■ Extracted records
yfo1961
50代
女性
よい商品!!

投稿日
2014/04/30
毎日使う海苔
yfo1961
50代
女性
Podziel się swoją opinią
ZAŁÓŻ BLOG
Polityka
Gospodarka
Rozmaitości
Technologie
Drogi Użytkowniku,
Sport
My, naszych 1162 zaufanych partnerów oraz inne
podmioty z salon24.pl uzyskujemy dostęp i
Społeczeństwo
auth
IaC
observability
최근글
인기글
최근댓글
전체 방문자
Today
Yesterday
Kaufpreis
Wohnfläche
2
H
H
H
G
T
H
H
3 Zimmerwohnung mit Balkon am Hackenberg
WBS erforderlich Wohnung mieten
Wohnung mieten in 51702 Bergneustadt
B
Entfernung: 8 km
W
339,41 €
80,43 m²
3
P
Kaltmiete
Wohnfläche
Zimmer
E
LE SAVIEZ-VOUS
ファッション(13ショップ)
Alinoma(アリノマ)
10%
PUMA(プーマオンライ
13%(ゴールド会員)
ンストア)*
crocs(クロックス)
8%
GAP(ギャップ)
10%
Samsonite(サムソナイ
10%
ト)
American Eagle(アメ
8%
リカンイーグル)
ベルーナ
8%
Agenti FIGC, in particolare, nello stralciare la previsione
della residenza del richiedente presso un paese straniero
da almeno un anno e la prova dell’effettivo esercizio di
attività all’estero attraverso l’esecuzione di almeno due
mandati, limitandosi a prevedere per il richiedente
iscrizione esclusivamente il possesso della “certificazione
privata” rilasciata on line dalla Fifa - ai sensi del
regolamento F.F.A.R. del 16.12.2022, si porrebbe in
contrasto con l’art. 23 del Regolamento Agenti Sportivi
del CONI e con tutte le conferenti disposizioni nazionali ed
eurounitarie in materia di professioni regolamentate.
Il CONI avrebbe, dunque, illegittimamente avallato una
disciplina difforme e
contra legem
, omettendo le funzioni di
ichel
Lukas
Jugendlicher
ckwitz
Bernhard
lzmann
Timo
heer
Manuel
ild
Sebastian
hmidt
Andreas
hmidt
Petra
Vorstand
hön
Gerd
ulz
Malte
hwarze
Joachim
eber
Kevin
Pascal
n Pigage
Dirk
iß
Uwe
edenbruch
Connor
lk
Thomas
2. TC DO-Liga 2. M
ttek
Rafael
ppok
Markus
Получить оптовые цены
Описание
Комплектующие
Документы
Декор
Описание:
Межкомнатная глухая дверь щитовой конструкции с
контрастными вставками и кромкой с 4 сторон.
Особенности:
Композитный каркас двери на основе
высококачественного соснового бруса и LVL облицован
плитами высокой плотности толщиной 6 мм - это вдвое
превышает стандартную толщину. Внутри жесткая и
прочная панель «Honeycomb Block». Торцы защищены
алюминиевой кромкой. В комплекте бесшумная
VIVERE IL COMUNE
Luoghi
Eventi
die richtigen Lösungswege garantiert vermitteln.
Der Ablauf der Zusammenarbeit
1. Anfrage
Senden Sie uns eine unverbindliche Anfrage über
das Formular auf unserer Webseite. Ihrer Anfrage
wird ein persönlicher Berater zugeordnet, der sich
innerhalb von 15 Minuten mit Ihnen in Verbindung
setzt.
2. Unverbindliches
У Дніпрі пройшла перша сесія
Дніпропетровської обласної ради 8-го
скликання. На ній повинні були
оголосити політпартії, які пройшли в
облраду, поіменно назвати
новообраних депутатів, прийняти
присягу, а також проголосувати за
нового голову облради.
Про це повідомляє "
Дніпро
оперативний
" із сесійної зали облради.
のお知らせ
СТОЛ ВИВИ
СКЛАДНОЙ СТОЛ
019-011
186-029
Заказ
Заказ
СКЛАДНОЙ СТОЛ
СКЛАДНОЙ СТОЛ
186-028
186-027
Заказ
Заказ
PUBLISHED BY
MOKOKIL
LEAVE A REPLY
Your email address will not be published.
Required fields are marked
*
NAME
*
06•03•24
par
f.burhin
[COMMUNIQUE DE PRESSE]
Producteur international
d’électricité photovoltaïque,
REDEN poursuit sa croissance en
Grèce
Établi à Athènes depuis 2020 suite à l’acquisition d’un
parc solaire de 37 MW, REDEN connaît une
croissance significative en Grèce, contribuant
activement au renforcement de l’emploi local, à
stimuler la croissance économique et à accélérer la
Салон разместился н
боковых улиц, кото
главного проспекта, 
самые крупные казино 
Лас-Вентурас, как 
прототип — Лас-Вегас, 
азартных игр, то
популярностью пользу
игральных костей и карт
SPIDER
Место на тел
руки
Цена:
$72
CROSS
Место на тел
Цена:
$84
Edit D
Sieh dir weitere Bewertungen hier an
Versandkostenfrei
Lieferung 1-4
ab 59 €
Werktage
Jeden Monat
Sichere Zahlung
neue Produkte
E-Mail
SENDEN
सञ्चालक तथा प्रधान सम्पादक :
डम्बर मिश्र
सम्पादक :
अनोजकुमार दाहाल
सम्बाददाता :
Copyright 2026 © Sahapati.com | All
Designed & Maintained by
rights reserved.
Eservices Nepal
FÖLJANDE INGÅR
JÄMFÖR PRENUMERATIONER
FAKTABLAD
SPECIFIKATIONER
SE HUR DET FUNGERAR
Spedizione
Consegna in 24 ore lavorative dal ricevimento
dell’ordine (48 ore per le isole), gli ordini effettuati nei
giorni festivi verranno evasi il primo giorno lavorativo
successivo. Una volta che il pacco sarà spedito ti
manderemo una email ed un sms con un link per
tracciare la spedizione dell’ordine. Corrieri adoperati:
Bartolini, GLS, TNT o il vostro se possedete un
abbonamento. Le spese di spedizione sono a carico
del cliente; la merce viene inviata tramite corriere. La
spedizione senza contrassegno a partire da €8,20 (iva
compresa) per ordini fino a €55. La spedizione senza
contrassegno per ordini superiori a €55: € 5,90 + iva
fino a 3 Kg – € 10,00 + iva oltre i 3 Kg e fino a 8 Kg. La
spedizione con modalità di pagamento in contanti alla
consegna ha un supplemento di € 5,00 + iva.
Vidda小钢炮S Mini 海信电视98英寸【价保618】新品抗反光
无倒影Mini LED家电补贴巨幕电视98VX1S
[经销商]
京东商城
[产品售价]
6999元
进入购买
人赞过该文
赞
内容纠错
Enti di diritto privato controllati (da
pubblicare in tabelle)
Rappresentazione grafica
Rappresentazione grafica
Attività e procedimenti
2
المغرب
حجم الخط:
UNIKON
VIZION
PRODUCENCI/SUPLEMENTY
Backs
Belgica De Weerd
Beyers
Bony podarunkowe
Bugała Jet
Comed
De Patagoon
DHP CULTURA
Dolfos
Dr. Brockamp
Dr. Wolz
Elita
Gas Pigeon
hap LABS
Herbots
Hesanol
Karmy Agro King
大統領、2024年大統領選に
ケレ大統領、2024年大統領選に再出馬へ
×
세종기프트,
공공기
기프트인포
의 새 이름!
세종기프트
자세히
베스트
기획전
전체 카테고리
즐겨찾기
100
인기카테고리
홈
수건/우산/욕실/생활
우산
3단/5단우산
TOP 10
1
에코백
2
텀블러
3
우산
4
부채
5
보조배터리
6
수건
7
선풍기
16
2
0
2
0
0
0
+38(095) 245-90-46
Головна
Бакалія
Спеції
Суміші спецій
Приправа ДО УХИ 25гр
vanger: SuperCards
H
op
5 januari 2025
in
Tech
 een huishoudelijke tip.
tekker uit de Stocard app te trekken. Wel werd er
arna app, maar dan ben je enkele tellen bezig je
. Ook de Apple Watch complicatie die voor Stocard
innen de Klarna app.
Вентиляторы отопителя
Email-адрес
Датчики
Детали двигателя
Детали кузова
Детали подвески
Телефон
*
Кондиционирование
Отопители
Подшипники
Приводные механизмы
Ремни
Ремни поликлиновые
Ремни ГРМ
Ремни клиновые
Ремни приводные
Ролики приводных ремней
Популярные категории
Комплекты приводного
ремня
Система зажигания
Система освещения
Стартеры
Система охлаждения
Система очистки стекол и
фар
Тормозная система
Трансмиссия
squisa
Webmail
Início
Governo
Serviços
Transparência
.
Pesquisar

■ What you are asked to do
Copy every line above that includes the string "CONI".

■ Your solution
del CONI e con tutte le conferenti disposizioni nazionali ed
Il CONI avrebbe, dunque, illegittimamente avallato una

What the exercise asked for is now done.